Extract each line of the records below that contains the word "window".

[DATA FOR ANALYSIS — start]

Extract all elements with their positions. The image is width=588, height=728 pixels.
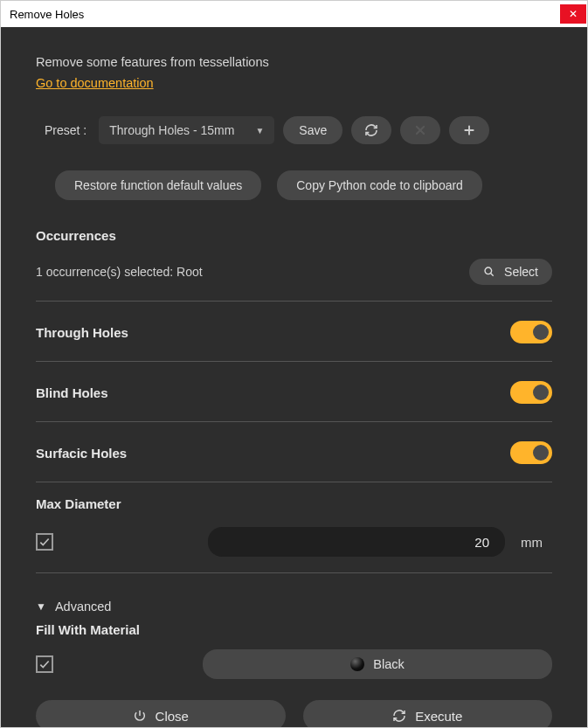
through-holes-label: Through Holes: [36, 325, 128, 340]
max-diameter-input[interactable]: [208, 527, 505, 557]
preset-row: Preset : Through Holes - 15mm ▼ Save: [36, 116, 552, 144]
advanced-toggle[interactable]: ▼ Advanced: [36, 600, 552, 614]
svg-line-5: [491, 274, 494, 276]
advanced-label: Advanced: [55, 600, 112, 614]
divider: [36, 301, 552, 302]
blind-holes-toggle[interactable]: [510, 381, 552, 404]
blind-holes-row: Blind Holes: [36, 376, 552, 414]
preset-selected: Through Holes - 15mm: [109, 123, 234, 137]
blind-holes-label: Blind Holes: [36, 385, 108, 400]
action-row: Restore function default values Copy Pyt…: [36, 170, 552, 200]
select-occurrences-button[interactable]: Select: [469, 259, 552, 285]
max-diameter-row: mm: [36, 527, 552, 557]
close-icon: ✕: [569, 8, 578, 20]
restore-defaults-button[interactable]: Restore function default values: [55, 170, 261, 200]
surfacic-holes-label: Surfacic Holes: [36, 446, 127, 461]
material-selected: Black: [373, 657, 404, 671]
fill-material-checkbox[interactable]: [36, 655, 53, 673]
occurrences-heading: Occurrences: [36, 228, 552, 243]
divider: [36, 421, 552, 422]
window-title: Remove Holes: [10, 8, 84, 21]
max-diameter-label: Max Diameter: [36, 496, 552, 511]
toggle-knob: [533, 445, 549, 461]
titlebar: Remove Holes ✕: [1, 1, 587, 27]
chevron-down-icon: ▼: [36, 600, 46, 613]
refresh-icon: [364, 123, 378, 137]
through-holes-toggle[interactable]: [510, 321, 552, 343]
power-icon: [133, 709, 147, 723]
preset-save-button[interactable]: Save: [283, 116, 342, 144]
search-icon: [483, 266, 495, 278]
max-diameter-unit: mm: [521, 535, 552, 550]
occurrences-status: 1 occurrence(s) selected: Root: [36, 265, 203, 279]
dialog-subtitle: Remove some features from tessellations: [36, 55, 552, 69]
plus-icon: [463, 124, 475, 136]
window-close-button[interactable]: ✕: [560, 4, 586, 24]
preset-delete-button[interactable]: [400, 116, 440, 144]
fill-material-row: Black: [36, 649, 552, 679]
refresh-icon: [392, 709, 406, 723]
occurrences-row: 1 occurrence(s) selected: Root Select: [36, 259, 552, 285]
svg-point-4: [485, 267, 492, 274]
material-dropdown[interactable]: Black: [203, 649, 552, 679]
preset-add-button[interactable]: [449, 116, 489, 144]
fill-material-label: Fill With Material: [36, 622, 552, 637]
dialog-window: Remove Holes ✕ Remove some features from…: [0, 0, 588, 728]
check-icon: [38, 658, 51, 670]
execute-button[interactable]: Execute: [303, 700, 553, 727]
material-swatch-icon: [350, 657, 364, 671]
dialog-footer: Close Execute: [36, 679, 552, 727]
toggle-knob: [533, 324, 549, 340]
divider: [36, 361, 552, 362]
through-holes-row: Through Holes: [36, 315, 552, 354]
toggle-knob: [533, 385, 549, 400]
close-button[interactable]: Close: [36, 700, 286, 727]
check-icon: [38, 536, 51, 548]
divider: [36, 572, 552, 573]
preset-label: Preset :: [45, 123, 86, 137]
copy-python-button[interactable]: Copy Python code to clipboard: [277, 170, 482, 200]
surfacic-holes-row: Surfacic Holes: [36, 436, 552, 475]
max-diameter-checkbox[interactable]: [36, 533, 53, 551]
preset-dropdown[interactable]: Through Holes - 15mm ▼: [99, 116, 274, 144]
documentation-link[interactable]: Go to documentation: [36, 76, 552, 90]
dialog-body: Remove some features from tessellations …: [1, 27, 587, 727]
divider: [36, 482, 552, 482]
execute-button-label: Execute: [415, 709, 462, 724]
delete-icon: [414, 124, 426, 136]
preset-refresh-button[interactable]: [351, 116, 391, 144]
close-button-label: Close: [156, 709, 189, 724]
select-button-label: Select: [504, 265, 538, 279]
chevron-down-icon: ▼: [255, 126, 264, 135]
surfacic-holes-toggle[interactable]: [510, 441, 552, 464]
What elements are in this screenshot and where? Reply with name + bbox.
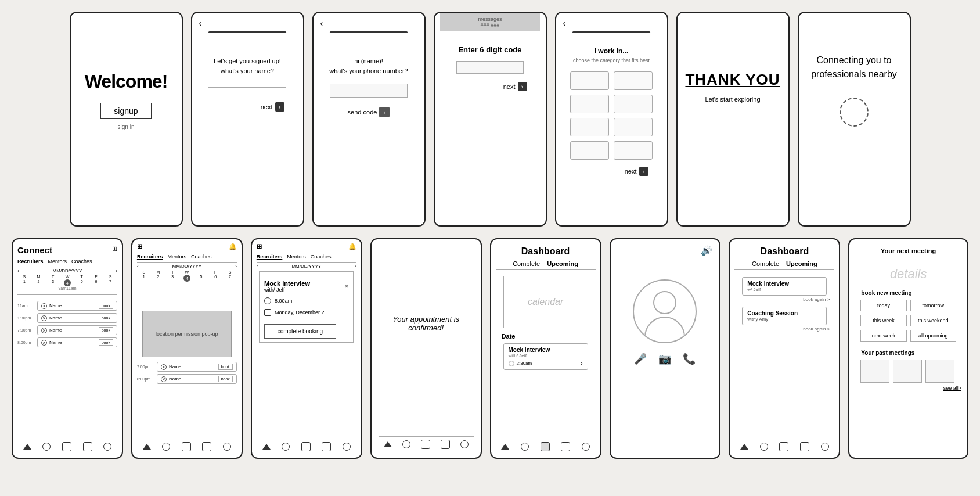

[DATA FOR ANALYSIS — finish]

*SOLVED PROBLEM*.
window-title: Remove Holes: [10, 8, 84, 21]
window-close-button[interactable]: ✕: [560, 4, 586, 24]
dialog-window: Remove Holes ✕ Remove some features from…: [0, 0, 588, 728]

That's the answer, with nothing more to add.